The river is used for recreation at locations including Grizzly Creek Redwoods State Park and for industrial, agricultural and municipal water supply by residents living along the western portion of California State Route 36. The river also provides wildlife habitat for preservation of rare and endangered species including cold freshwater habitat for fish migration and spawning. The primary land use in the watershed is timberland. Road construction and poor logging practices, particularly historical, have increased erosion, leading to excessive sediment buildup in the river and its tributaries. In addition, gravel mining, particularly at the confluence of the Van Duzen and Eel River, has increased erosion, affected channel alignment and may block fish migration.

About 26 percent of the land is owned by industrial timber companies. About 31 percent is privately owned, but not industrial, land used for timber production and ranches. Residential land makes up 26 percent and public land makes up 17 percent. Most of the public land is near the river's headwaters in Six Rivers National Forest.

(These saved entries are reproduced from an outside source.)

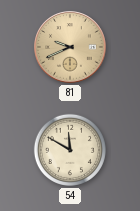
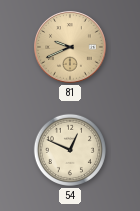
54: 11:50 -> 12:49
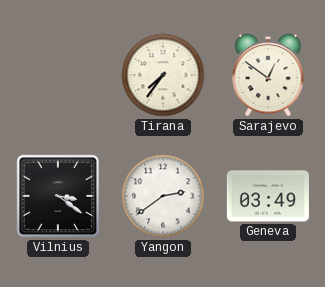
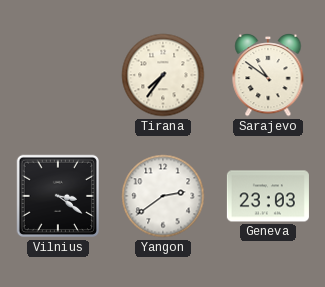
Sarajevo: 12:51 -> 10:51
Geneva: 03:49 -> 23:03
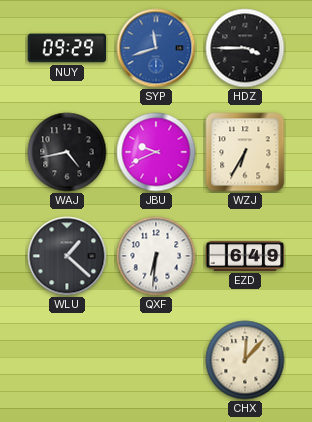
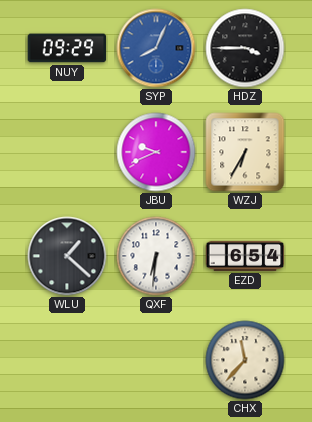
SYP: 11:42 -> 8:04
WAJ: 4:43 -> none
EZD: 6:49 -> 6:54
CHX: 12:07 -> 11:37
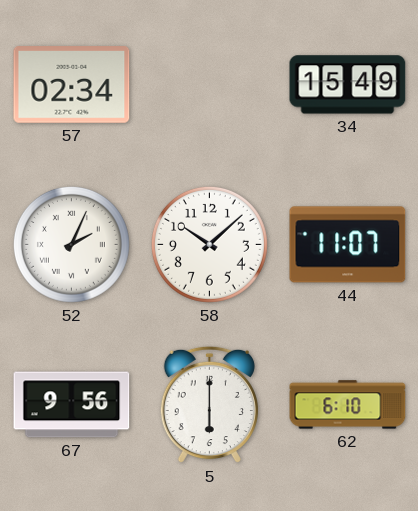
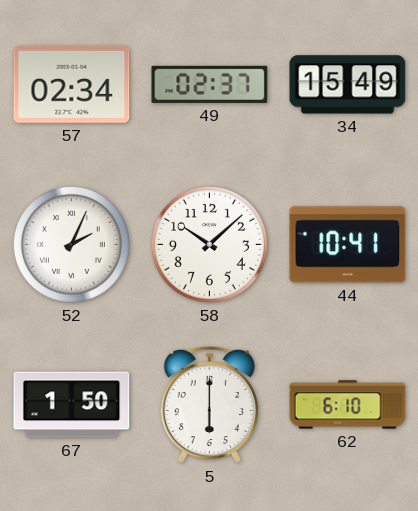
49: none -> 02:37
44: 11:07 -> 10:41
67: 9:56 -> 1:50
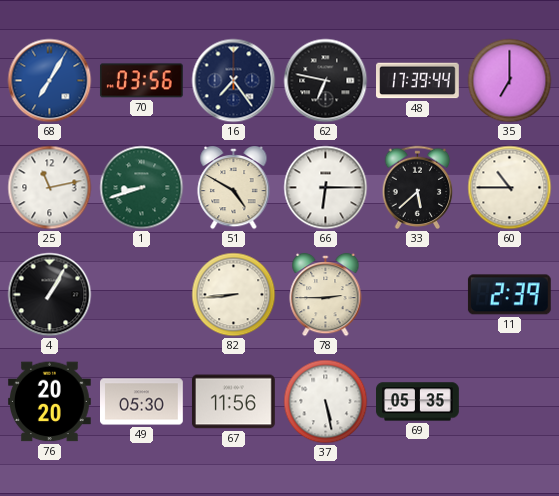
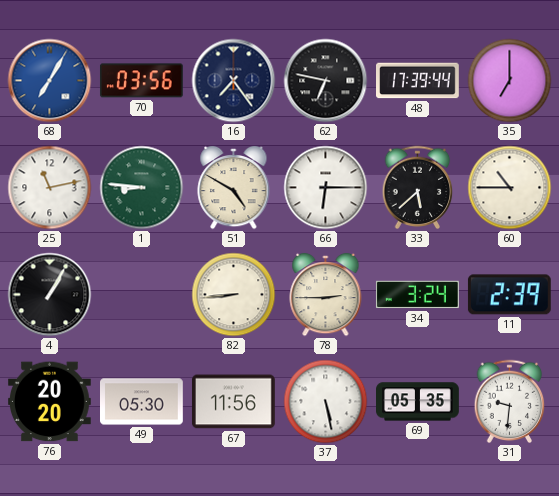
1: 8:42 -> 8:46
34: none -> 3:24
31: none -> 9:31
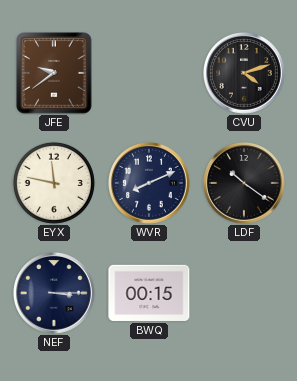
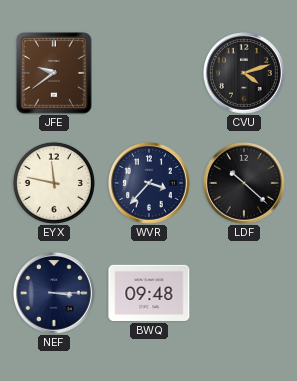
WVR: 8:11 -> 3:37
LDF: 10:21 -> 10:22
BWQ: 00:15 -> 09:48
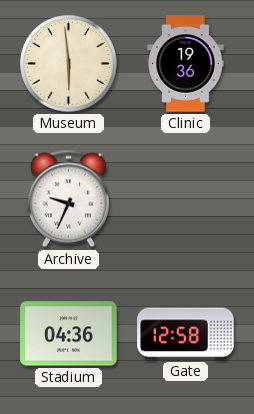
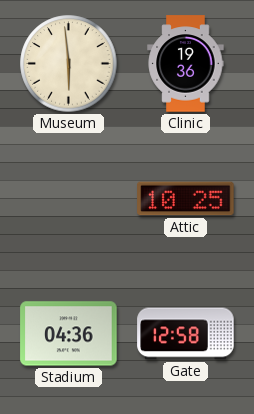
Archive: 9:34 -> none
Attic: none -> 10:25
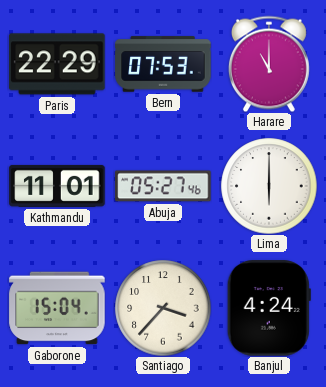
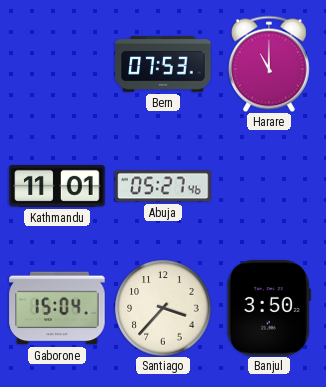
Paris: 22:29 -> none
Lima: 6:00 -> none
Banjul: 4:24 -> 3:50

The Van Duzen River has been federally designated as a "National Wild and Scenic River". It is named for James Van Duzen a member of the Josiah Gregg exploring party that first traveled to Humboldt Bay overland in 1849.

The deaths of 14 dogs after going swimming have occurred in the last twenty years due to cyanobacteria in blue-green algae on the Big Lagoon, South Fork Eel River or the Van Duzen River during times of warm weather and low water flow.